While my AirPods are functioning normally, the left AirPod does have what I suspect is a very small amount of corrosion in the same place, or I'm being paranoid and it's just slight discoloration or dirt. Either way, I'm no longer using them for workouts.

I did briefly consider a return to my old wireless headphones, but Apple's W1 chip has completely spoilt me1, in much the same way that flying first-class makes you never want to fly coach again. I can't, I won't. Instead, I purchased what are the only set of W1-equipped fitness headphones currently available: the Beats Powerbeats3.

Beats Powerbeats3

At $200, they aren't cheap, though I was able to pick up a set at Best Buy for just $130. All things considered, I'm willing to pay a premium for decent wireless headphones that work, rather than suffer through the agony of buying several sets of cheaper, crappier headphones.

Pairing the Powerbeats3 is as joyous as the AirPods, and the connection just as reliable, thanks to the magic of the W1 chip. Despite having that renowned bass-heavy Beats sound, the quality and volume is still vastly superior to AirPods.

As they're specifically designed for fitness, they're sweat and water resistant, fit better, and are surprisingly comfortable. The Powerbeats3 stay firmly in place and the ear hooks stop them from falling out. I would always worry that one of my AirPods might fall out, especially if I started to sweat or run along the waterfront, so I'd frequently adjust them during a workout, which often resulted in an accidental double-tap that paused playback. While I do miss the miniature size of the AirPods, the Powerbeats3 are neither bulky nor clumsy.
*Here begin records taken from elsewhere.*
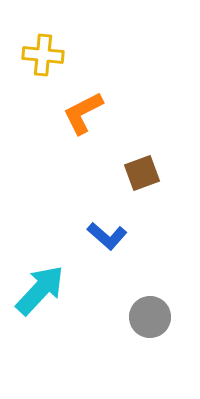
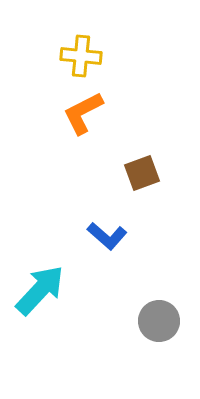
yellow cross: moved 38 px right, 1 px down
gray circle: moved 9 px right, 4 px down
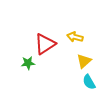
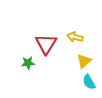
red triangle: moved 1 px right; rotated 25 degrees counterclockwise
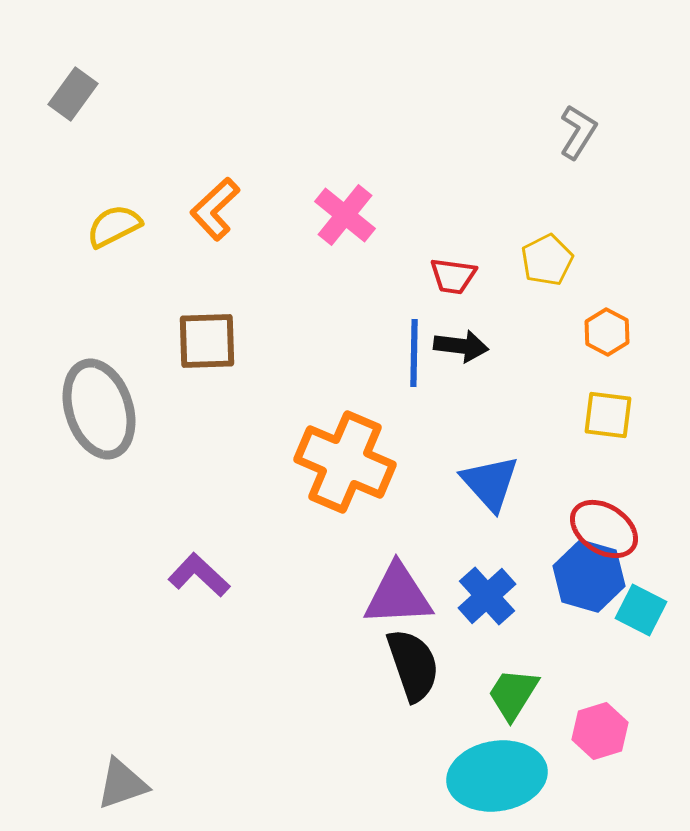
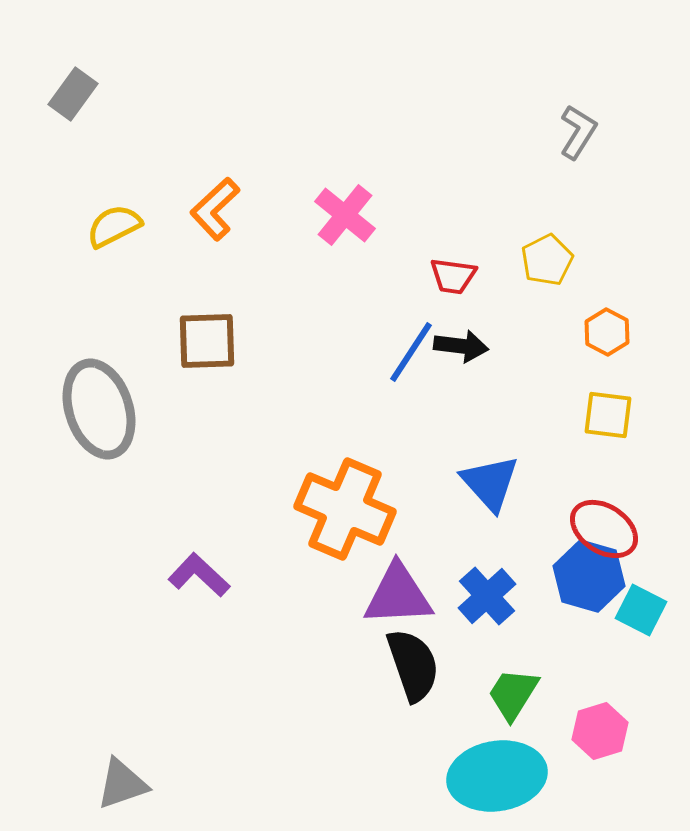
blue line: moved 3 px left, 1 px up; rotated 32 degrees clockwise
orange cross: moved 47 px down
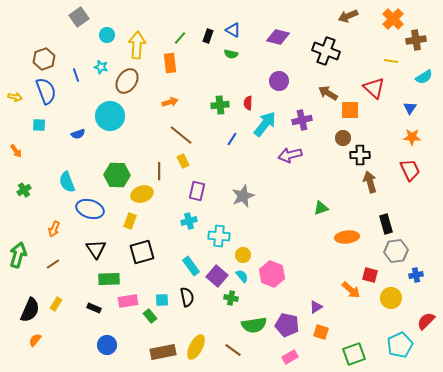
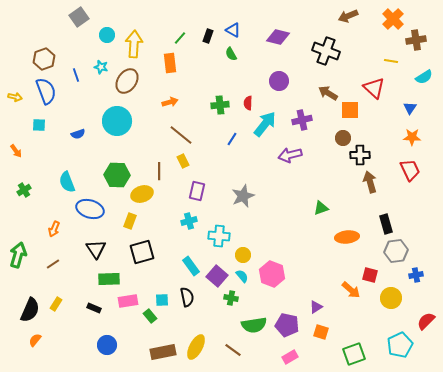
yellow arrow at (137, 45): moved 3 px left, 1 px up
green semicircle at (231, 54): rotated 48 degrees clockwise
cyan circle at (110, 116): moved 7 px right, 5 px down
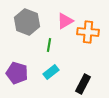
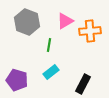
orange cross: moved 2 px right, 1 px up; rotated 10 degrees counterclockwise
purple pentagon: moved 7 px down
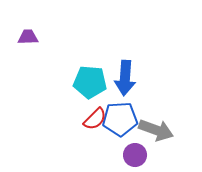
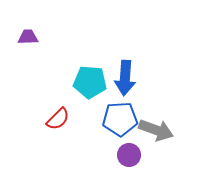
red semicircle: moved 37 px left
purple circle: moved 6 px left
Finally, I hadn't realized how much I missed having volume and playback controls until I stopped using the AirPods. Using the Apple Watch to change volume or music was never really convenient during a workout.

There are many articles and comments about how AirPods can survive tough workouts, marathon running, and even a trip through the washing machine. While these are impressive examples of what the AirPods can put up with, they aren't long-term tests about repeated use under those conditions. Liquid damage of any kind, like most Apple products, is not covered under warranty (though Apple is pretty lenient nowadays). Anyone who has had experience with liquid-damaged tech can tell you: it's not a question of if it stops working, but when.

If you're using your AirPods for working out, keep them dry and clean. If, like me, you're prone to perspiration and/or have intense workout sessions, you my want to consider an alternative set of headphones, particularly the Powerbeats3, for fitness activities.

  1. I've tried other wireless headphones with my Apple Watch, all of which were far too unreliable. If I wanted to listen to music during a workout, I'd have to take my iPhone as well.